Start of Record extracts

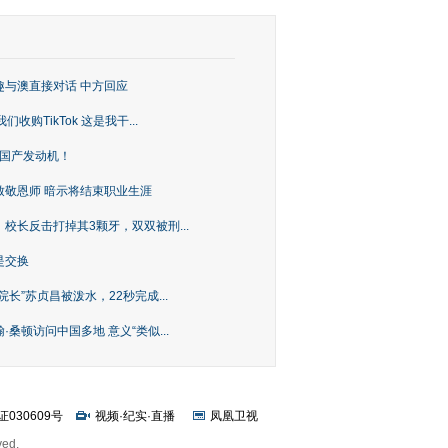
趣与澳直接对话 中方回应
购TikTok 这是我干...
上国产发动机！
致敬恩师 暗示将结束职业生涯
校长反击打掉其3颗牙，双双被刑...
是交换
长”苏贞昌被泼水，22秒完成...
桑顿访问中国多地 意义“类似...
证030609号
视频
·
纪实
·
直播
凤凰卫视
ved.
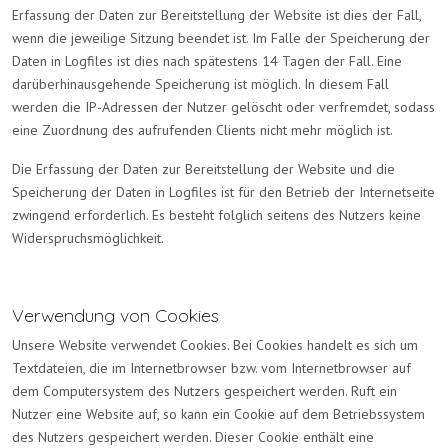
Erfassung der Daten zur Bereitstellung der Website ist dies der Fall,
wenn die jeweilige Sitzung beendet ist. Im Falle der Speicherung der
Daten in Logfiles ist dies nach spätestens 14 Tagen der Fall. Eine
darüberhinausgehende Speicherung ist möglich. In diesem Fall
werden die IP-Adressen der Nutzer gelöscht oder verfremdet, sodass
eine Zuordnung des aufrufenden Clients nicht mehr möglich ist.
Die Erfassung der Daten zur Bereitstellung der Website und die
Speicherung der Daten in Logfiles ist für den Betrieb der Internetseite
zwingend erforderlich. Es besteht folglich seitens des Nutzers keine
Widerspruchsmöglichkeit.
Verwendung von Cookies
Unsere Website verwendet Cookies. Bei Cookies handelt es sich um
Textdateien, die im Internetbrowser bzw. vom Internetbrowser auf
dem Computersystem des Nutzers gespeichert werden. Ruft ein
Nutzer eine Website auf, so kann ein Cookie auf dem Betriebssystem
des Nutzers gespeichert werden. Dieser Cookie enthält eine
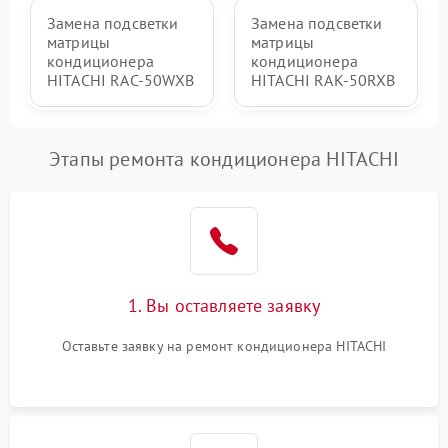
Замена подсветки
Замена подсветки
матрицы
матрицы
кондиционера
кондиционера
HITACHI RAC-50WXB
HITACHI RAK-50RXB
Этапы ремонта кондиционера HITACHI
1. Вы оставляете заявку
Оставьте заявку на ремонт кондиционера HITACHI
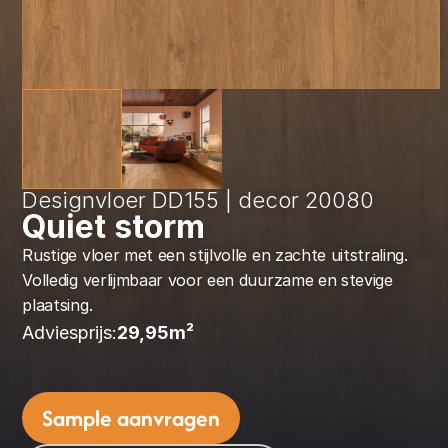
Designvloer DD155 | decor 20080
Quiet storm
Rustige vloer met een stijlvolle en zachte uitstraling. 
Volledig verlijmbaar voor een duurzame en stevige 
plaatsing.
Adviesprijs:
29,95
m² 
Sample aanvragen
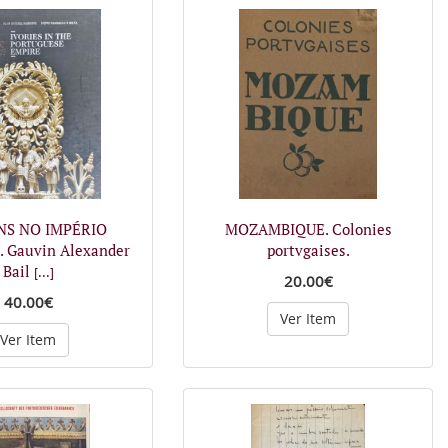
NS NO IMPÉRIO
MOZAMBIQUE. Colonies
 Gauvin Alexander
portvgaises.
Bail
[...]
20.00€
40.00€
Ver Item
Ver Item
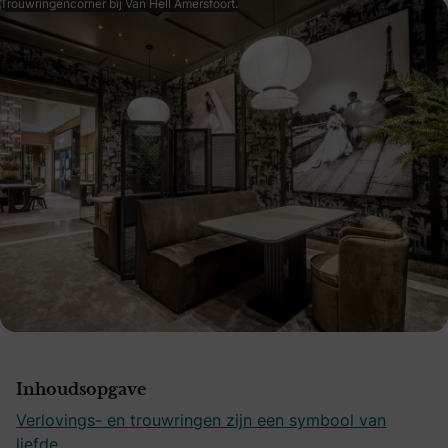
Trouwringencorner bij Van Hell Amersfoort.
Inhoudsopgave
Verlovings- en trouwringen zijn een symbool van
liefde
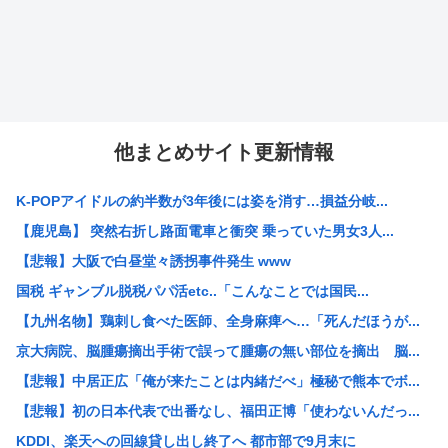
他まとめサイト更新情報
K-POPアイドルの約半数が3年後には姿を消す…損益分岐...
【鹿児島】 突然右折し路面電車と衝突 乗っていた男女3人...
【悲報】大阪で白昼堂々誘拐事件発生 www
国税 ギャンブル脱税パパ活etc..「こんなことでは国民...
【九州名物】鶏刺し食べた医師、全身麻痺へ…「死んだほうが...
京大病院、脳腫瘍摘出手術で誤って腫瘍の無い部位を摘出 脳...
【悲報】中居正広「俺が来たことは内緒だべ」極秘で熊本でボ...
【悲報】初の日本代表で出番なし、福田正博「使わないんだっ...
KDDI、楽天への回線貸し出し終了へ 都市部で9月末に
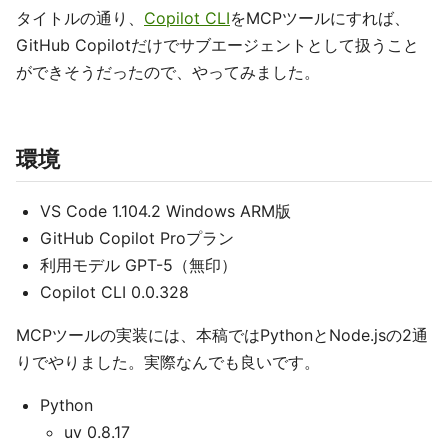
タイトルの通り、
Copilot CLI
をMCPツールにすれば、
GitHub Copilotだけでサブエージェントとして扱うこと
ができそうだったので、やってみました。
環境
VS Code 1.104.2 Windows ARM版
GitHub Copilot Proプラン
利用モデル GPT-5（無印）
Copilot CLI 0.0.328
MCPツールの実装には、本稿ではPythonとNode.jsの2通
りでやりました。実際なんでも良いです。
Python
uv 0.8.17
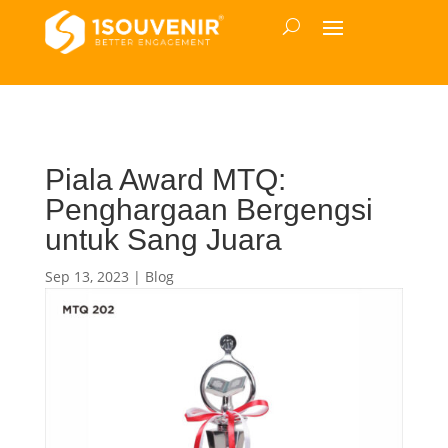
Piala Award MTQ:
Penghargaan Bergengsi
untuk Sang Juara
Sep 13, 2023
|
Blog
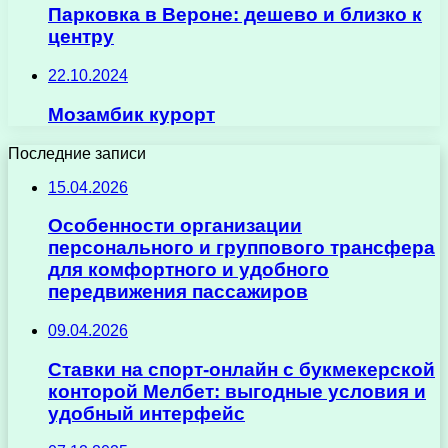
Парковка в Вероне: дешево и близко к
центру
22.10.2024
Мозамбик курорт
Последние записи
15.04.2026
Особенности организации
персонального и группового трансфера
для комфортного и удобного
передвижения пассажиров
09.04.2026
Ставки на спорт-онлайн с букмекерской
конторой Мелбет: выгодные условия и
удобный интерфейс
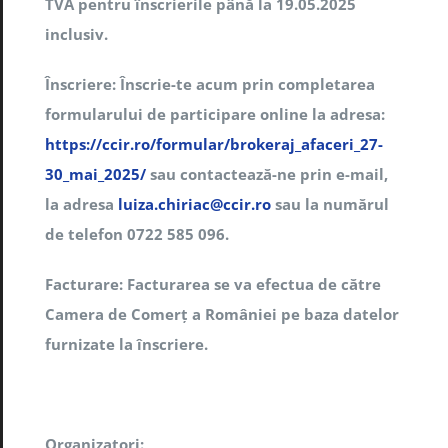
TVA pentru înscrierile până la 19.05.2025
inclusiv.
Înscriere: Înscrie-te acum prin
completarea
formularului de participare online la adresa:
https://ccir.ro/formular/brokeraj_afaceri_27-
30_mai_2025/
sau contactează-ne prin e-mail,
la adresa
luiza.chiriac@ccir.ro
sau la numărul
de telefon 0722 585 096.
Facturare: Facturarea se va efectua de către
Camera de Comerț a României pe baza datelor
furnizate la înscriere.
Organizatori:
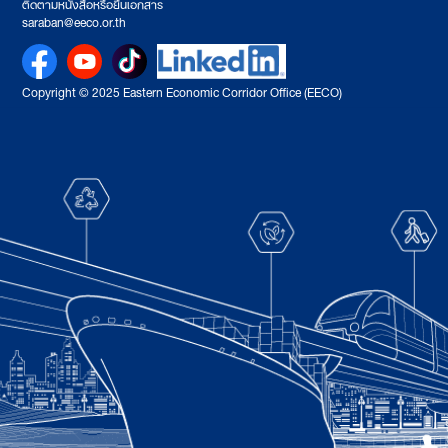
ติดตามหนังสือหรือยื่นเอกสาร
saraban@eeco.or.th
Copyright © 2025 Eastern Economic Corridor Office (EECO)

End of Record extracts

- **What is expected**:
Without the pictures, transcribe the listing above exactly.

- **Solution**:
趣与澳直接对话 中方回应
购TikTok 这是我干...
上国产发动机！
致敬恩师 暗示将结束职业生涯
校长反击打掉其3颗牙，双双被刑...
是交换
长”苏贞昌被泼水，22秒完成...
桑顿访问中国多地 意义“类似...
证030609号
视频
·
纪实
·
直播
凤凰卫视
ved.
Erfassung der Daten zur Bereitstellung der Website ist dies der Fall,
wenn die jeweilige Sitzung beendet ist. Im Falle der Speicherung der
Daten in Logfiles ist dies nach spätestens 14 Tagen der Fall. Eine
darüberhinausgehende Speicherung ist möglich. In diesem Fall
werden die IP-Adressen der Nutzer gelöscht oder verfremdet, sodass
eine Zuordnung des aufrufenden Clients nicht mehr möglich ist.
Die Erfassung der Daten zur Bereitstellung der Website und die
Speicherung der Daten in Logfiles ist für den Betrieb der Internetseite
zwingend erforderlich. Es besteht folglich seitens des Nutzers keine
Widerspruchsmöglichkeit.
Verwendung von Cookies
Unsere Website verwendet Cookies. Bei Cookies handelt es sich um
Textdateien, die im Internetbrowser bzw. vom Internetbrowser auf
dem Computersystem des Nutzers gespeichert werden. Ruft ein
Nutzer eine Website auf, so kann ein Cookie auf dem Betriebssystem
des Nutzers gespeichert werden. Dieser Cookie enthält eine
Замена подсветки
Замена подсветки
матрицы
матрицы
кондиционера
кондиционера
HITACHI RAC-50WXB
HITACHI RAK-50RXB
Этапы ремонта кондиционера HITACHI
1. Вы оставляете заявку
Оставьте заявку на ремонт кондиционера HITACHI
Designvloer DD155 | decor 20080
Quiet storm
Rustige vloer met een stijlvolle en zachte uitstraling. 
Volledig verlijmbaar voor een duurzame en stevige 
plaatsing.
Adviesprijs:
29,95
m² 
Sample aanvragen
NS NO IMPÉRIO
MOZAMBIQUE. Colonies
 Gauvin Alexander
portvgaises.
Bail
[...]
20.00€
40.00€
Ver Item
Ver Item
Trouwringencorner bij Van Hell Amersfoort.
Inhoudsopgave
Verlovings- en trouwringen zijn een symbool van
liefde
他まとめサイト更新情報
K-POPアイドルの約半数が3年後には姿を消す…損益分岐...
【鹿児島】 突然右折し路面電車と衝突 乗っていた男女3人...
【悲報】大阪で白昼堂々誘拐事件発生 www
国税 ギャンブル脱税パパ活etc..「こんなことでは国民...
【九州名物】鶏刺し食べた医師、全身麻痺へ…「死んだほうが...
京大病院、脳腫瘍摘出手術で誤って腫瘍の無い部位を摘出 脳...
【悲報】中居正広「俺が来たことは内緒だべ」極秘で熊本でボ...
【悲報】初の日本代表で出番なし、福田正博「使わないんだっ...
KDDI、楽天への回線貸し出し終了へ 都市部で9月末に
タイトルの通り、
Copilot CLI
をMCPツールにすれば、
GitHub Copilotだけでサブエージェントとして扱うこと
ができそうだったので、やってみました。
環境
VS Code 1.104.2 Windows ARM版
GitHub Copilot Proプラン
利用モデル GPT-5（無印）
Copilot CLI 0.0.328
MCPツールの実装には、本稿ではPythonとNode.jsの2通
りでやりました。実際なんでも良いです。
Python
uv 0.8.17
Piala Award MTQ:
Penghargaan Bergengsi
untuk Sang Juara
Sep 13, 2023
|
Blog
Парковка в Вероне: дешево и близко к
центру
22.10.2024
Мозамбик курорт
Последние записи
15.04.2026
Особенности организации
персонального и группового трансфера
для комфортного и удобного
передвижения пассажиров
09.04.2026
Ставки на спорт-онлайн с букмекерской
конторой Мелбет: выгодные условия и
удобный интерфейс
TVA pentru înscrierile până la 19.05.2025
inclusiv.
Înscriere: Înscrie-te acum prin
completarea
formularului de participare online la adresa:
https://ccir.ro/formular/brokeraj_afaceri_27-
30_mai_2025/
sau contactează-ne prin e-mail,
la adresa
luiza.chiriac@ccir.ro
sau la numărul
de telefon 0722 585 096.
Facturare: Facturarea se va efectua de către
Camera de Comerț a României pe baza datelor
furnizate la înscriere.
Organizatori:
ติดตามหนังสือหรือยื่นเอกสาร
saraban@eeco.or.th
Copyright © 2025 Eastern Economic Corridor Office (EECO)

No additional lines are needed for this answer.